The Big East shares some of these same issues:

* What is the plan for scheduling in football?  Boise St. made its bones on ESPN playing weeknight games, unopposed.  Some schools would prefer to play on Saturdays at all costs (Navy).  Now with the NFL playing more Thursday nights, how does that affect schools like Temple, San Diego St. and USF who share NFL stadiums, plus schools like Cincinnati & SMU who share the town with the NFL teams (Rutgers could be thrown in too)?  And now that the conference boasts their ability to schedule in all Saturday time slots, is the goal to have either Boise St. or San Diego St. at home each week?

* After the 1st few years as a 16 team conference, the bottom four of the conference were allowed into the conference tournament and it was extended an extra day.  So what happens when the conference becomes a 20 team behemoth?  Its still a doable bracket as the FCS playoff today is 20 teams played over five weekends, so they could play the basketball tournament over five days, but how many games can you fit in one day?  Does the entire tournament remain at MSG, does a 2nd arena get involved for the early rounds or do you start at home courts before migrating to MSG?

Now for the one item that needs to be considered for both conferences:

* Both conferences as they come together have members who are going to be partial to a particular television partner.  Some may prefer ESPN, Comcast/NBC, CBS or FOX because of how they were treated in their previous contract or conference.  It will be absolutely important for the parties to get on the same page with what they want out of a TV partner or these conferences will continue to have friction and splinter apart.

ESPN and Thursday nights

I don't expect the four Thursday Pac-12 games to air anywhere outside of ESPN.  I wouldn't expect FOX to air them, nor F/X, because Thursday is a night for them to air series-based programming.  I also don't expect ESPN to do Thursday night doubleheaders, nor any of the games on ESPN2.  So that would seem to leave the Thursday night schedule looking like this:
          
8/30 South Carolina at Vanderbilt
9/6 Big East or Big 12
9/13 Big East or Big 12
9/20 Big East or Big 12
9/27 Stanford at Washington
10/4 USC at Utah
10/11 Arizona St. at Colorado
10/18 Oregon at Arizona St.
10/25 Clemson at Wake Forest
11/1 Virginia Tech at Miami (FL)
11/8 Florida St. at Virginia Tech
11/15 North Carolina at Virginia
11/22 Big East or Big 12
11/29 Big East or Big 12

The Big 12, while not directly contracted with ESPN for football, has had games sublicensed from FOX Sports.  The new Big 12 television contract allows for up to three Thursday night games and continues to allow FOX to sublicense games to other national cable outlets.  Rumors are out there that TCU-Texas will be moved to Thanksgiving.  In the previous contract, the Texas A&M-Texas game could air on ESPN but it would be part of ABC's count of Big 12 telecasts and not a sublicensed game.  No word if TCU-Texas will get the same treatment.

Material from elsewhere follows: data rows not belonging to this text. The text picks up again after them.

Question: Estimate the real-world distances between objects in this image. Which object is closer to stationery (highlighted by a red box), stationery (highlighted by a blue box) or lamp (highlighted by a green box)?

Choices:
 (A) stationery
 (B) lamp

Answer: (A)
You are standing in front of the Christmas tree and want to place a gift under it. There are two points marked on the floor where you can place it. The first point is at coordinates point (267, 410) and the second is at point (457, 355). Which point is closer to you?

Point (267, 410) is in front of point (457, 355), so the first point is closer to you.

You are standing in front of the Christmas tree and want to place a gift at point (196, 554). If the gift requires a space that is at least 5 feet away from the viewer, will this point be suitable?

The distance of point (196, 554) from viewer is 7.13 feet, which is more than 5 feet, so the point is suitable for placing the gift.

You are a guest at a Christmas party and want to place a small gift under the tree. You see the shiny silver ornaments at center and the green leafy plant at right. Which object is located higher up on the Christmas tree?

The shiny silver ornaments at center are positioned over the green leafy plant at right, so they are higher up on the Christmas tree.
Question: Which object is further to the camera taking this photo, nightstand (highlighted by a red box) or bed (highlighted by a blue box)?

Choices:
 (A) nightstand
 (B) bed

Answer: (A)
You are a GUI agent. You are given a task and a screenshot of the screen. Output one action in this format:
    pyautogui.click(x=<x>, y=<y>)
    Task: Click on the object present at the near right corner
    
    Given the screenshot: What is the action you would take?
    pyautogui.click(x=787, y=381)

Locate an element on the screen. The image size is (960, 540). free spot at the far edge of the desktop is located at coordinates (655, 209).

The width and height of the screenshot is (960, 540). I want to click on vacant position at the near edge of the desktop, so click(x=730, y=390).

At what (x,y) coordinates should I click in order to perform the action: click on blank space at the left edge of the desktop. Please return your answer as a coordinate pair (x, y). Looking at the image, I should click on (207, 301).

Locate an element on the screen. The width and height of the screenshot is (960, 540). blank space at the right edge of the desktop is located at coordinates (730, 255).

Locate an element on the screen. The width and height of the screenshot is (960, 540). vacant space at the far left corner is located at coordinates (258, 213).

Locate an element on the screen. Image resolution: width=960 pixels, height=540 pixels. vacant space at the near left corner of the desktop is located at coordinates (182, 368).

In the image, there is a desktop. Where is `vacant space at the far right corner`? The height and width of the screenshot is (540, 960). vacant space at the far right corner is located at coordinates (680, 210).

The Big East schedule could be released any day now that Temple has been added.  Temple does need to find a 12th game.  They will have four Big East home games (Syracuse, Cincinnati, Rutgers, USF) plus Maryland and Villanova coming to the Linc, so they could afford a road game if they desire.  Three teams can take advantage of the 13th game if they desire to (Hawai'i, Nevada, Boise St.).  A game in Boise would be a single game since Boise St. is joining the Big East in 2013.  Cincinnati also needs a 12th game, but I wouldn't expect Temple to fill that spot.

The Friday schedule is kinda light at this time.  A Big Ten game (Boise St. at Michigan St.) and one WAC game (Utah at Utah St.).  A Pac-12 game (Washington at California) and Utah St. at BYU have also been set as Friday games and I can see both airing on ESPN or ESPN2.  I'm expecting the Big East to play a large role in the Friday schedule, around 5 games.  After that, I suppose its possible that the Big 12 could have games sublicensed from FOX on Fridays (last year they had two). BYU could have a 2nd Friday night game as well.